XLA: log-indexing should be optimised to indexing-log
ayaka14732 opened this issue · comments
Ayaka commented
log-indexing:
np.log(x)[y]
should be optimised to indexing-log:
np.log(x[y])
Test:
import jax
import jax.numpy as np
import jax.random as rand
key = rand.PRNGKey(42)
x = rand.truncated_normal(key, 1e-5, 5., (16384, 10)) # (16384, 10)
y = rand.randint(key, (16,), 0, 10) # (16,)
@jax.jit
def f1(x, y):
return np.log(x)[y]
@jax.jit
def f2(x, y):
return np.log(x[y])
a = f1(x, y)
b = f2(x, y)
assert np.array_equal(a, b)
import timeit
print(timeit.timeit('f1(x, y).block_until_ready()', globals=globals(), number=50000)) # 14.493794055997569
print(timeit.timeit('f2(x, y).block_until_ready()', globals=globals(), number=50000)) # 9.56337349399837
Generated HLO
log-indexing:
ENTRY %xla_computation_f1.15 (parameter.1: f32[16384,10], parameter.2: s32[16]) -> (f32[16,10]) {
%parameter.2 = s32[16] parameter(1)
%parameter.1 = f32[16384,10] parameter(0)
%fusion.1 = s32[16] fusion(s32[16] %parameter.2), calls=%fused_computation.1
%fusion.2 = s32[1024] fusion(s32[16] %fusion.1), calls=%fused_computation.2
%copy = f32[16384,10] copy(f32[16384,10] %parameter.1)

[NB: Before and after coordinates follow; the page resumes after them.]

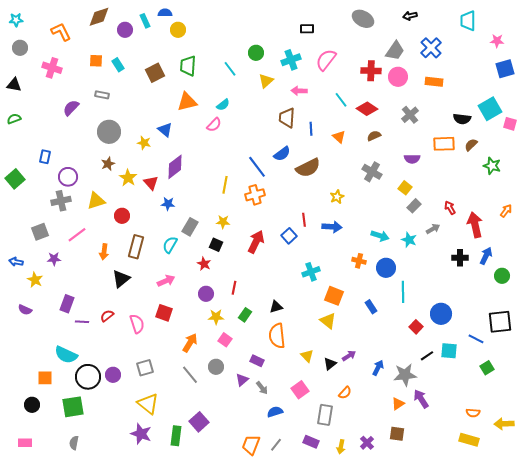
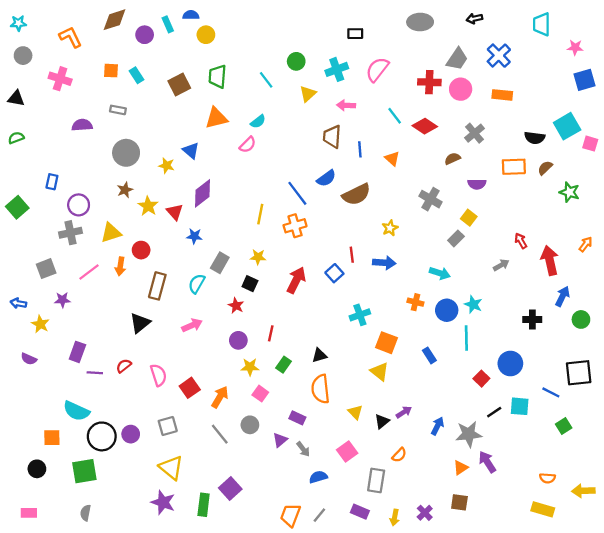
gray ellipse: (363, 19) -> (420, 22), turned -30
purple semicircle: (71, 108) -> (82, 125), turned 42
brown semicircle: (374, 136) -> (452, 159), moved
gray rectangle: (414, 206) -> (456, 238), moved
cyan star: (409, 240) -> (473, 304), moved
orange arrow: (104, 252) -> (120, 266), moved
black cross: (460, 258) -> (532, 319), moved
red square: (164, 313) -> (190, 388), moved, turned 36

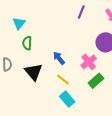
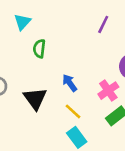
cyan triangle: (19, 23) -> (22, 22), moved
green semicircle: (27, 43) -> (39, 49), moved

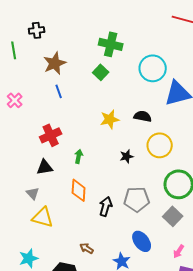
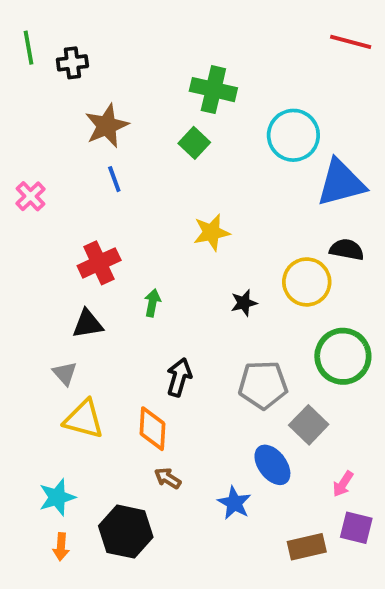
green line: (14, 50) -> (29, 48), moved
black semicircle: (143, 116) -> (347, 250), moved
orange diamond: (79, 190) -> (152, 429), moved
black arrow: (106, 206) -> (179, 377), moved
gray square: (173, 216) -> (309, 425), moved

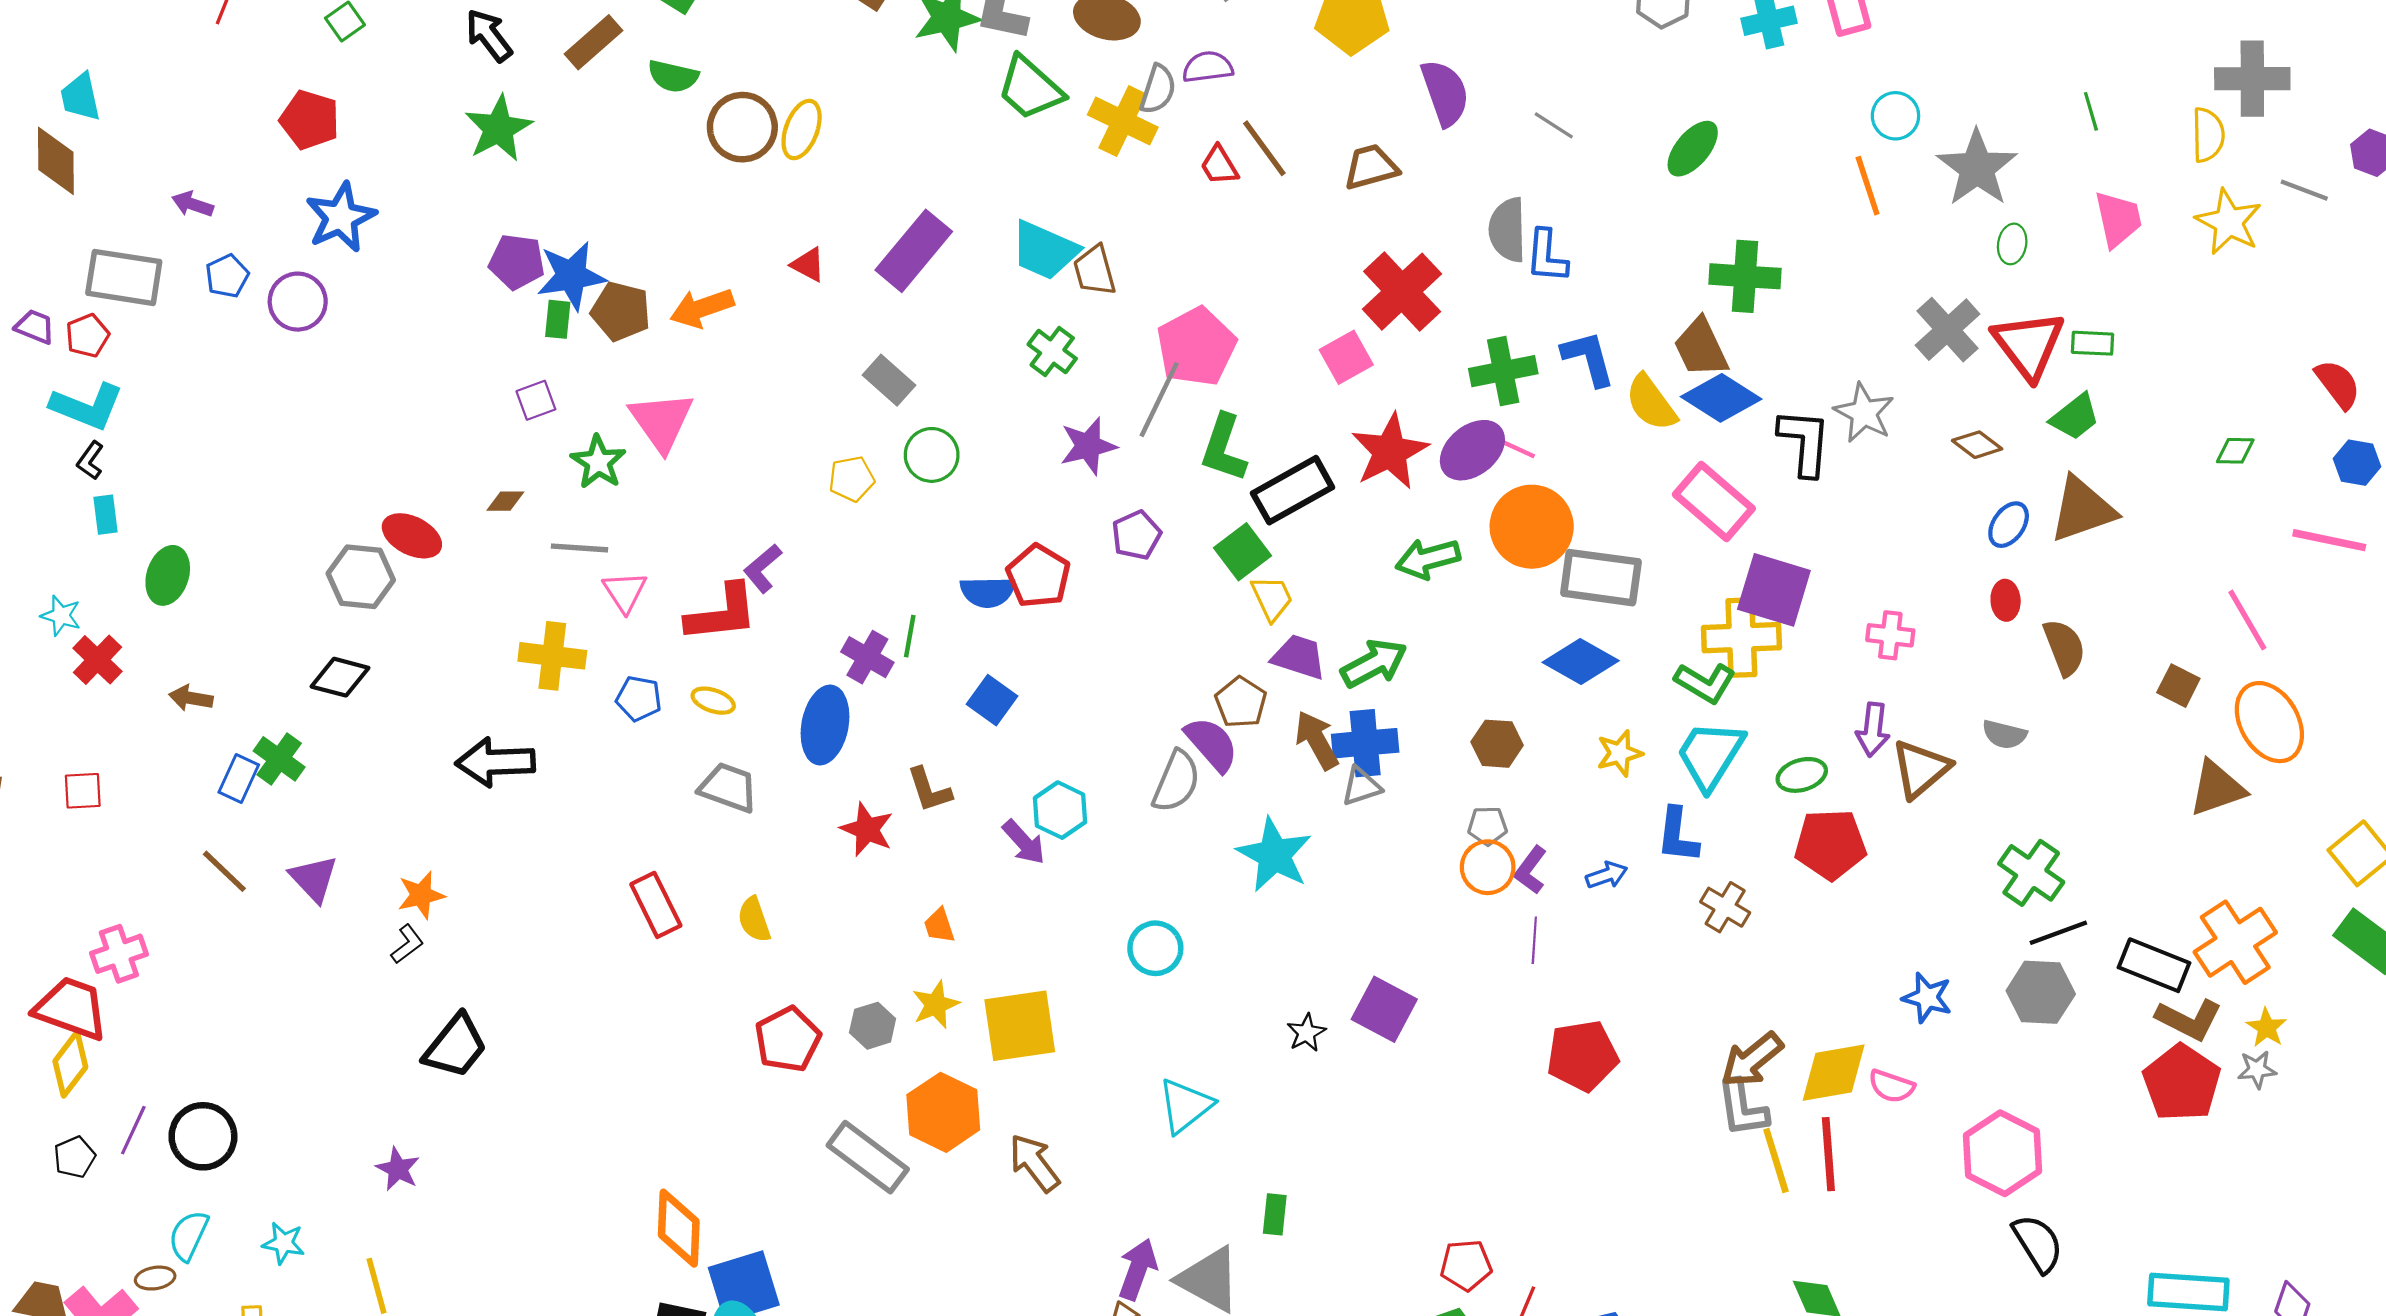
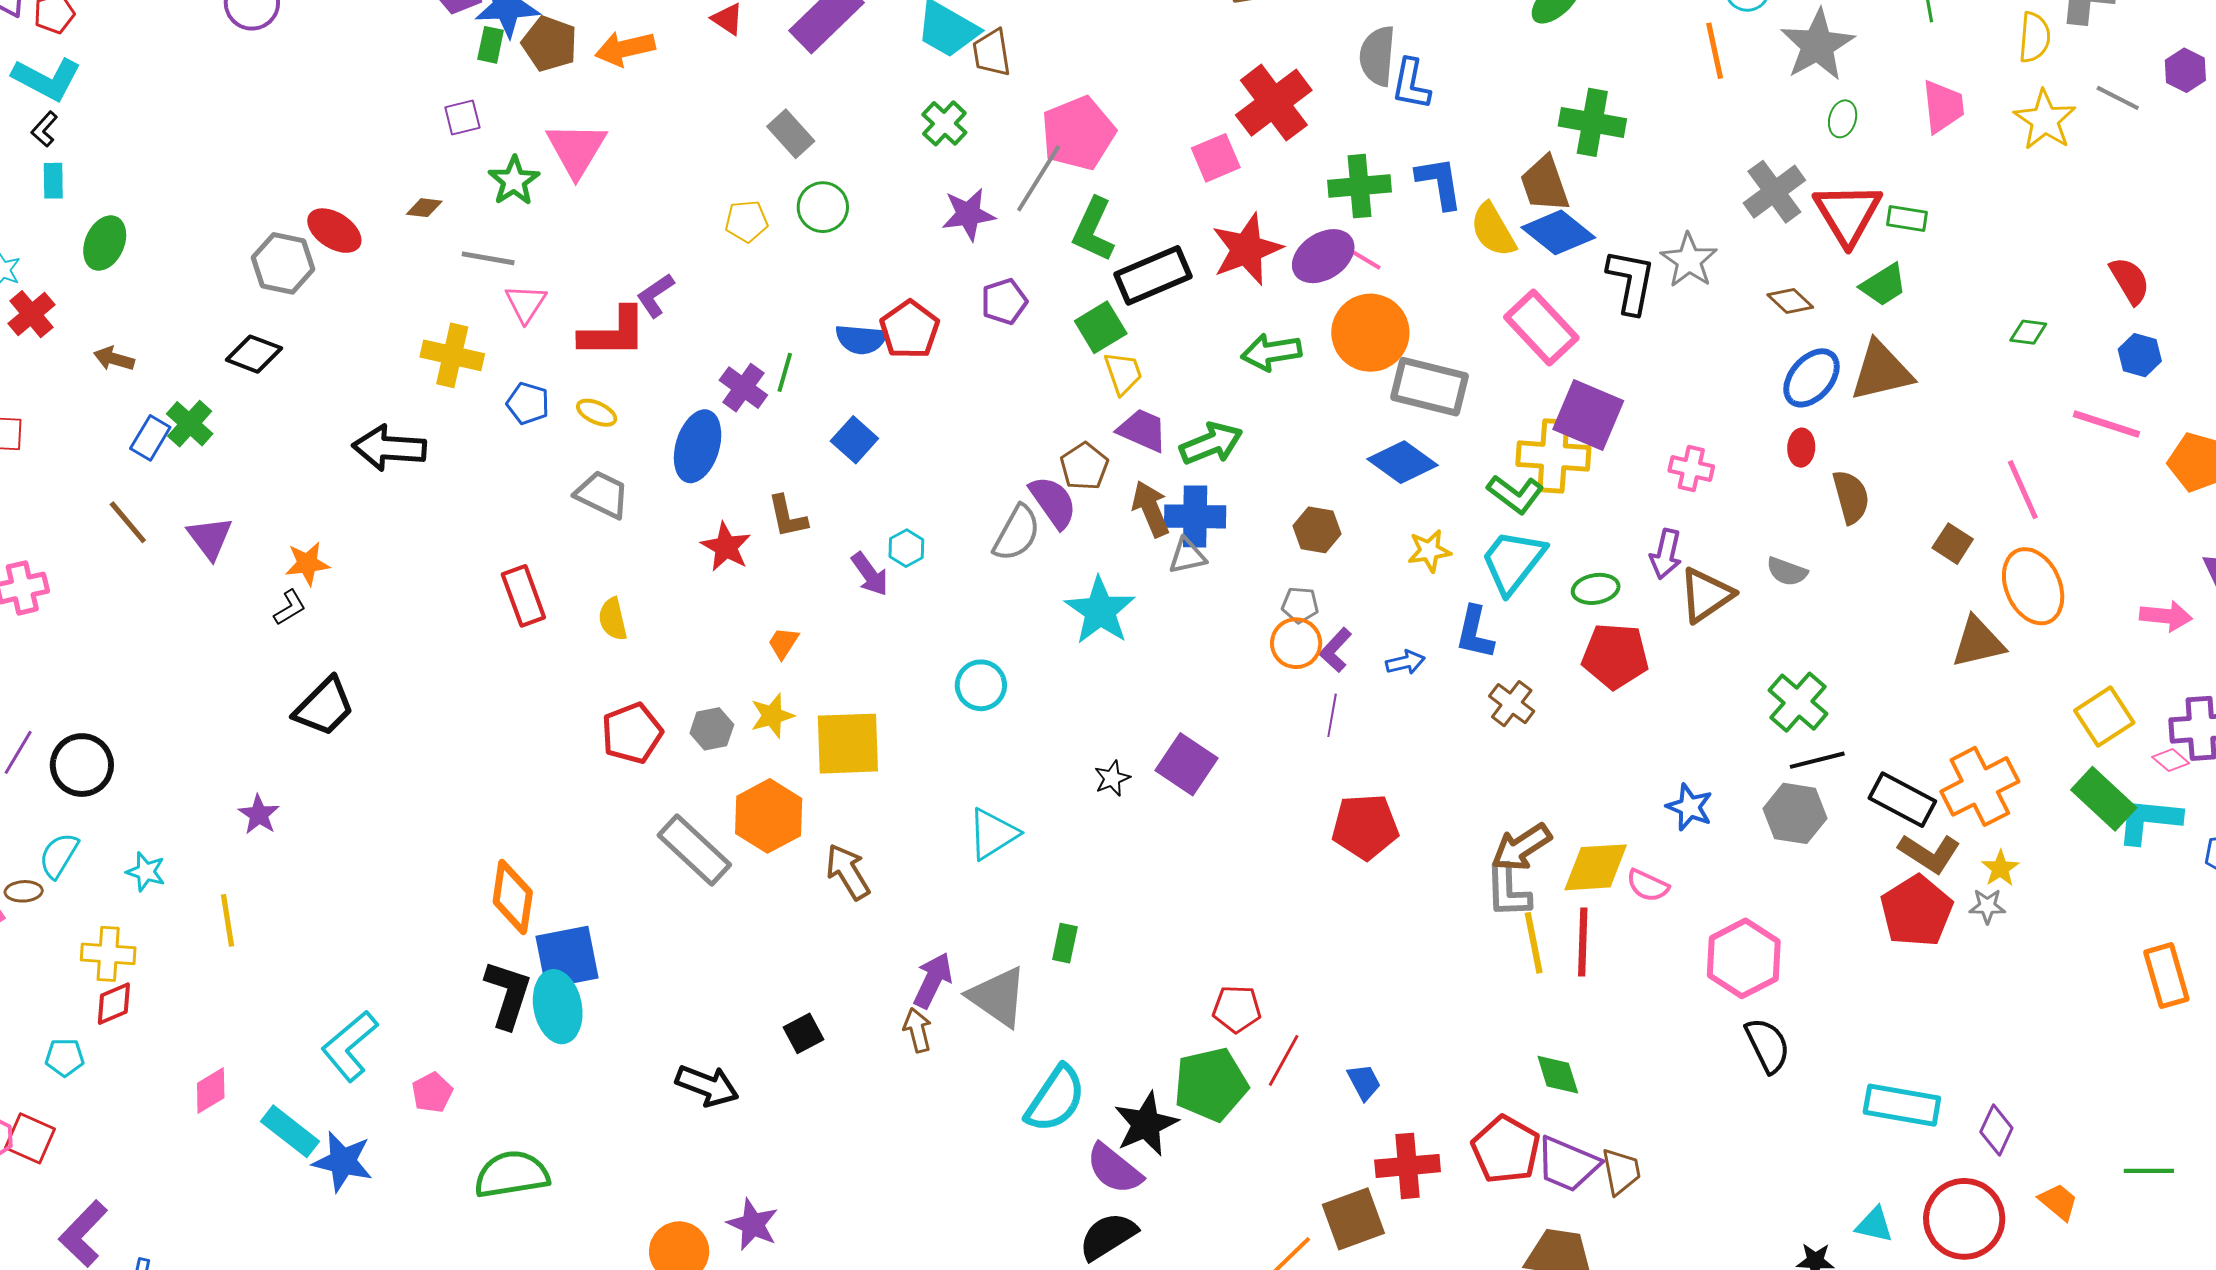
blue ellipse: (2009, 525) -> (1811, 378), size x1.4
cyan hexagon: (1060, 810) -> (906, 548), size x0.7
orange trapezoid: (939, 926) -> (783, 643), turned 45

%log.4 = f32[16384,10] log(f32[16384,10] %copy)
%fusion = f32[16,10] fusion(f32[16384,10] %log.4, s32[1024] %fusion.2), calls=%fused_computation
ROOT %tuple.14 = (f32[16,10]) tuple(f32[16,10] %fusion)
}
indexing-log:
ENTRY %xla_computation_f2.15 (parameter.1: f32[16384,10], parameter.2: s32[16]) -> (f32[16,10]) {
%parameter.2 = s32[16] parameter(1)
%parameter.1 = f32[16384,10] parameter(0)
%fusion.1 = s32[16] fusion(s32[16] %parameter.2), calls=%fused_computation.1
%fusion.2 = s32[1024] fusion(s32[16] %fusion.1), calls=%fused_computation.2
%copy = f32[16384,10] copy(f32[16384,10] %parameter.1)
%fusion = f32[16,10] fusion(f32[16384,10] %copy, s32[1024] %fusion.2), calls=%fused_computation
%log.13 = f32[16,10] log(f32[16,10] %fusion)
ROOT %tuple.14 = (f32[16,10]) tuple(f32[16,10] %log.13)
}
You Jiacheng commented
When len(x) < len(y)
, log-indexing will be faster, but XLA has static shape...
Ayaka commented
When
len(x) < len(y)
, log-indexing will be faster, but XLA has static shape...
You are right. log-indexing should be optimised to indexing-log when len(x) > len(y)
.
Peter Hawkins commented
Thanks, I filed a bug with the XLA folks (Google bug b/229671708).